*Assignment:*
Every entry below should be restated word for word, except for its images.

*Dataset entries:*
+ + + + + + +

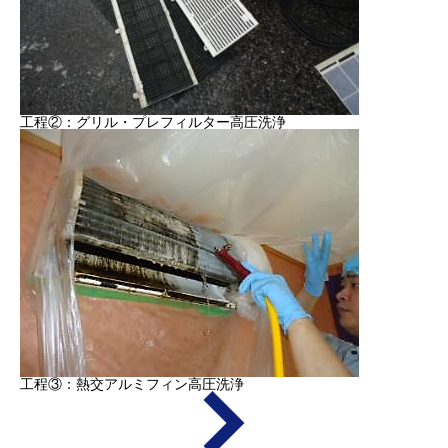
工程②：グリル・プレフィルター高圧洗浄
工程③：熱交アルミフィン高圧洗浄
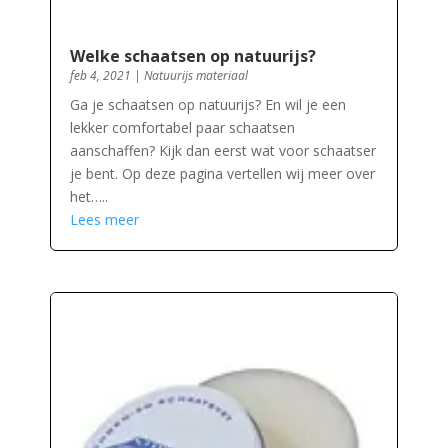
Welke schaatsen op natuurijs?
feb 4, 2021
|
Natuurijs materiaal
Ga je schaatsen op natuurijs? En wil je een
lekker comfortabel paar schaatsen
aanschaffen? Kijk dan eerst wat voor schaatser
je bent. Op deze pagina vertellen wij meer over
het…..
Lees meer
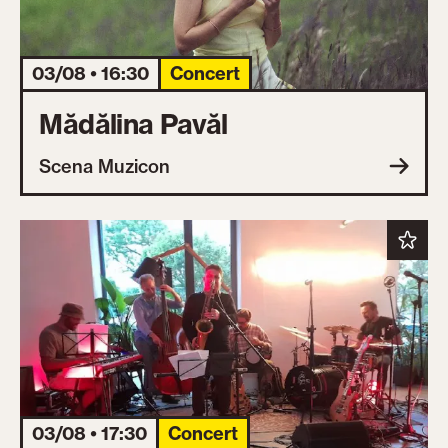
03/08 • 16:30
Concert
Mădălina Pavăl
Scena Muzicon
03/08 • 17:30
Concert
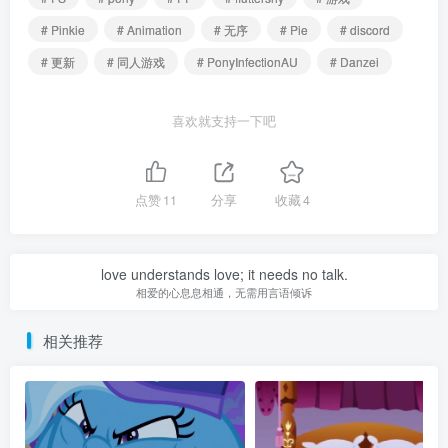
# Pinkie
# Animation
# 无序
# Pie
# discord
# 更新
# 同人游戏
# PonyInfectionAU
# Danzei
喜欢就支持一下吧
点赞
11
分享
收藏
4
love understands love; it needs no talk.
相爱的心息息相通，无需用言语倾诉
相关推荐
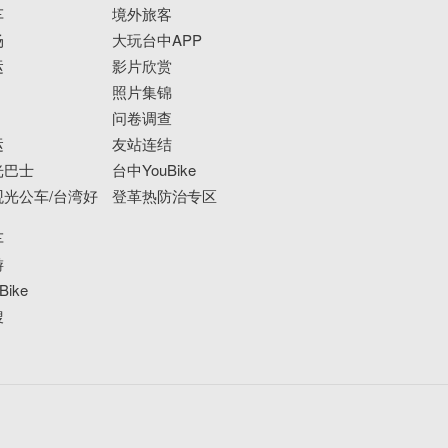
车
境外旅客
场
大玩台中APP
运
影片欣赏
照片集锦
问卷调查
运
友站连结
光巴士
台中YouBike
光公车/台湾好
登革热防治专区
车
游
ike
搜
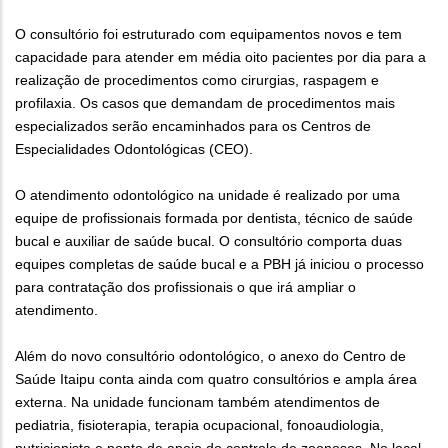
O consultório foi estruturado com equipamentos novos e tem
capacidade para atender em média oito pacientes por dia para a
realização de procedimentos como cirurgias, raspagem e
profilaxia. Os casos que demandam de procedimentos mais
especializados serão encaminhados para os Centros de
Especialidades Odontológicas (CEO).
O atendimento odontológico na unidade é realizado por uma
equipe de profissionais formada por dentista, técnico de saúde
bucal e auxiliar de saúde bucal. O consultório comporta duas
equipes completas de saúde bucal e a PBH já iniciou o processo
para contratação dos profissionais o que irá ampliar o
atendimento.
Além do novo consultório odontológico, o anexo do Centro de
Saúde Itaipu conta ainda com quatro consultórios e ampla área
externa. Na unidade funcionam também atendimentos de
pediatria, fisioterapia, terapia ocupacional, fonoaudiologia,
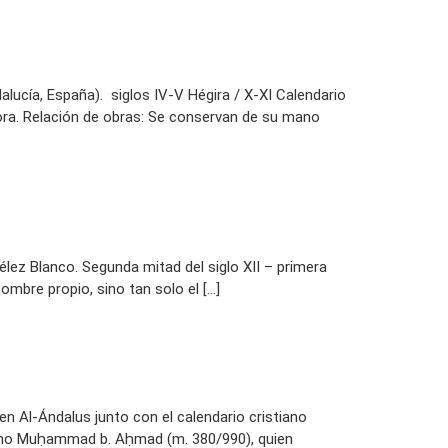
lucía, España). siglos IV-V Hégira / X-XI Calendario
tora. Relación de obras: Se conservan de su mano
élez Blanco. Segunda mitad del siglo XII – primera
ombre propio, sino tan solo el […]
en Al-Ándalus junto con el calendario cristiano
ano Muḥammad b. Aḥmad (m. 380/990), quien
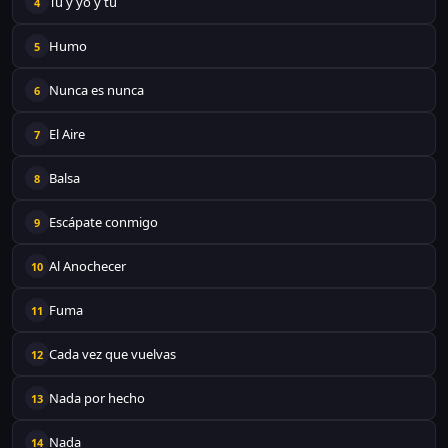
Tú y yo y tú
4
Humo
5
Nunca es nunca
6
El Aire
7
Balsa
8
Escápate conmigo
9
Al Anochecer
10
Fuma
11
Cada vez que vuelvas
12
Nada por hecho
13
Nada
14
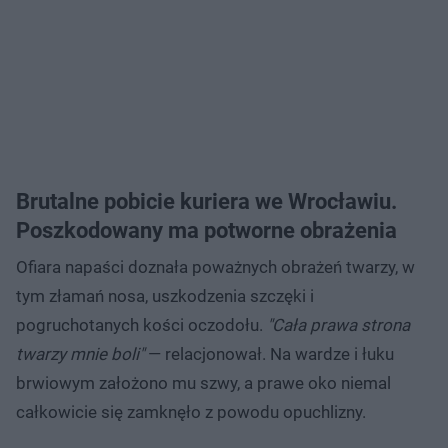
Brutalne pobicie kuriera we Wrocławiu.
Poszkodowany ma potworne obrażenia
Ofiara napaści doznała poważnych obrażeń twarzy, w
tym złamań nosa, uszkodzenia szczęki i
pogruchotanych kości oczodołu.
"Cała prawa strona
twarzy mnie boli"
— relacjonował. Na wardze i łuku
brwiowym założono mu szwy, a prawe oko niemal
całkowicie się zamknęło z powodu opuchlizny.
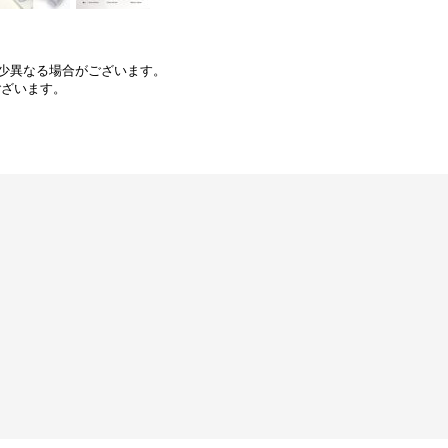
少異なる場合がございます。
ございます。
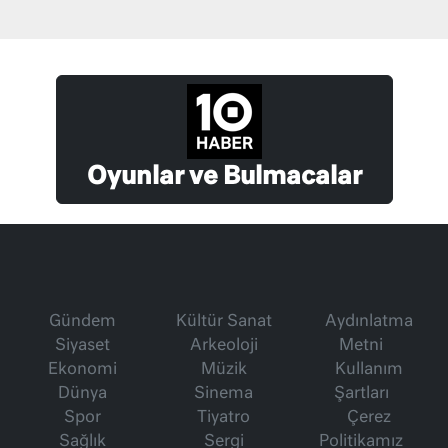
Oyunlar ve Bulmacalar
Gündem
Kültür Sanat
Aydınlatma
Siyaset
Arkeoloji
Metni
Ekonomi
Müzik
Kullanım
Dünya
Sinema
Şartları
Spor
Tiyatro
Çerez
Sağlık
Sergi
Politikamız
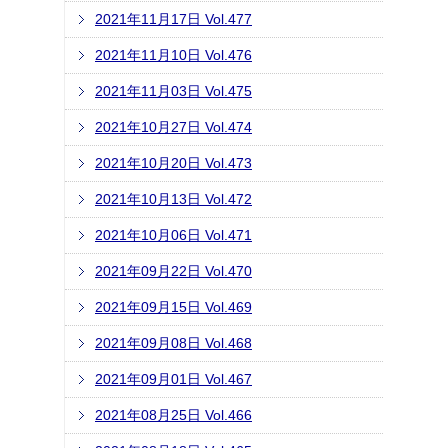
2021年11月17日 Vol.477
2021年11月10日 Vol.476
2021年11月03日 Vol.475
2021年10月27日 Vol.474
2021年10月20日 Vol.473
2021年10月13日 Vol.472
2021年10月06日 Vol.471
2021年09月22日 Vol.470
2021年09月15日 Vol.469
2021年09月08日 Vol.468
2021年09月01日 Vol.467
2021年08月25日 Vol.466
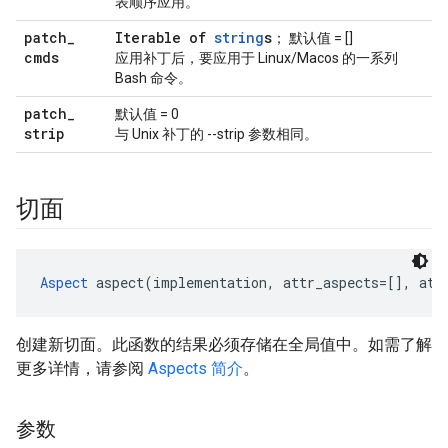
表顺序应用。
patch
_
Iterable of
string
s
； 默认值 = []
cmds
应用补丁后，要应用于 Linux/Macos 的一系列
Bash 命令。
patch
_
默认值 = 0
strip
与 Unix 补丁的 --strip 参数相同。
切面
Aspect
 aspect(implementation, attr_aspects=[], att
创建新切面。此函数的结果必须存储在全局值中。如需了解
更多详情，请参阅
Aspects 简介
。
参数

+ + + + + + +

*Answer for the task:*
工程②：グリル・プレフィルター高圧洗浄
工程③：熱交アルミフィン高圧洗浄
Welke schaatsen op natuurijs?
feb 4, 2021
|
Natuurijs materiaal
Ga je schaatsen op natuurijs? En wil je een
lekker comfortabel paar schaatsen
aanschaffen? Kijk dan eerst wat voor schaatser
je bent. Op deze pagina vertellen wij meer over
het…..
Lees meer
03/08 • 16:30
Concert
Mădălina Pavăl
Scena Muzicon
03/08 • 17:30
Concert
# Pinkie
# Animation
# 无序
# Pie
# discord
# 更新
# 同人游戏
# PonyInfectionAU
# Danzei
喜欢就支持一下吧
点赞
11
分享
收藏
4
love understands love; it needs no talk.
相爱的心息息相通，无需用言语倾诉
相关推荐
车
境外旅客
场
大玩台中APP
运
影片欣赏
照片集锦
问卷调查
运
友站连结
光巴士
台中YouBike
光公车/台湾好
登革热防治专区
车
游
ike
搜
O consultório foi estruturado com equipamentos novos e tem
capacidade para atender em média oito pacientes por dia para a
realização de procedimentos como cirurgias, raspagem e
profilaxia. Os casos que demandam de procedimentos mais
especializados serão encaminhados para os Centros de
Especialidades Odontológicas (CEO).
O atendimento odontológico na unidade é realizado por uma
equipe de profissionais formada por dentista, técnico de saúde
bucal e auxiliar de saúde bucal. O consultório comporta duas
equipes completas de saúde bucal e a PBH já iniciou o processo
para contratação dos profissionais o que irá ampliar o
atendimento.
Além do novo consultório odontológico, o anexo do Centro de
Saúde Itaipu conta ainda com quatro consultórios e ampla área
externa. Na unidade funcionam também atendimentos de
pediatria, fisioterapia, terapia ocupacional, fonoaudiologia,
lucía, España). siglos IV-V Hégira / X-XI Calendario
tora. Relación de obras: Se conservan de su mano
élez Blanco. Segunda mitad del siglo XII – primera
ombre propio, sino tan solo el […]
en Al-Ándalus junto con el calendario cristiano
ano Muḥammad b. Aḥmad (m. 380/990), quien
Tú y yo y tú
4
Humo
5
Nunca es nunca
6
El Aire
7
Balsa
8
Escápate conmigo
9
Al Anochecer
10
Fuma
11
Cada vez que vuelvas
12
Nada por hecho
13
Nada
14
Brutalne pobicie kuriera we Wrocławiu.
Poszkodowany ma potworne obrażenia
Ofiara napaści doznała poważnych obrażeń twarzy, w
tym złamań nosa, uszkodzenia szczęki i
pogruchotanych kości oczodołu.
"Cała prawa strona
twarzy mnie boli"
— relacjonował. Na wardze i łuku
brwiowym założono mu szwy, a prawe oko niemal
całkowicie się zamknęło z powodu opuchlizny.
少異なる場合がございます。
ございます。
Oyunlar ve Bulmacalar
Gündem
Kültür Sanat
Aydınlatma
Siyaset
Arkeoloji
Metni
Ekonomi
Müzik
Kullanım
Dünya
Sinema
Şartları
Spor
Tiyatro
Çerez
Sağlık
Sergi
Politikamız
2021年11月17日 Vol.477
2021年11月10日 Vol.476
2021年11月03日 Vol.475
2021年10月27日 Vol.474
2021年10月20日 Vol.473
2021年10月13日 Vol.472
2021年10月06日 Vol.471
2021年09月22日 Vol.470
2021年09月15日 Vol.469
2021年09月08日 Vol.468
2021年09月01日 Vol.467
2021年08月25日 Vol.466
表顺序应用。
patch
_
Iterable of
string
s
； 默认值 = []
cmds
应用补丁后，要应用于 Linux/Macos 的一系列
Bash 命令。
patch
_
默认值 = 0
strip
与 Unix 补丁的 --strip 参数相同。
切面
Aspect
 aspect(implementation, attr_aspects=[], att
创建新切面。此函数的结果必须存储在全局值中。如需了解
更多详情，请参阅
Aspects 简介
。
参数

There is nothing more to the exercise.